**Required work:**
Reproduce every record exactly as written.

━━━━━ Task data

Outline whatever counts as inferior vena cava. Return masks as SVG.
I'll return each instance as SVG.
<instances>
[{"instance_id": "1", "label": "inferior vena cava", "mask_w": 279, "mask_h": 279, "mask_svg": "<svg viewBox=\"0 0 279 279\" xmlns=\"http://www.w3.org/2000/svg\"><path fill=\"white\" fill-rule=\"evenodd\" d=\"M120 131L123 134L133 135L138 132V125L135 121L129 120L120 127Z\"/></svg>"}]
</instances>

━━━━━━━━━━

**Task response:**
Outline whatever counts as inferior vena cava. Return masks as SVG.
I'll return each instance as SVG.
<instances>
[{"instance_id": "1", "label": "inferior vena cava", "mask_w": 279, "mask_h": 279, "mask_svg": "<svg viewBox=\"0 0 279 279\" xmlns=\"http://www.w3.org/2000/svg\"><path fill=\"white\" fill-rule=\"evenodd\" d=\"M120 131L123 134L133 135L138 132V125L135 121L129 120L120 127Z\"/></svg>"}]
</instances>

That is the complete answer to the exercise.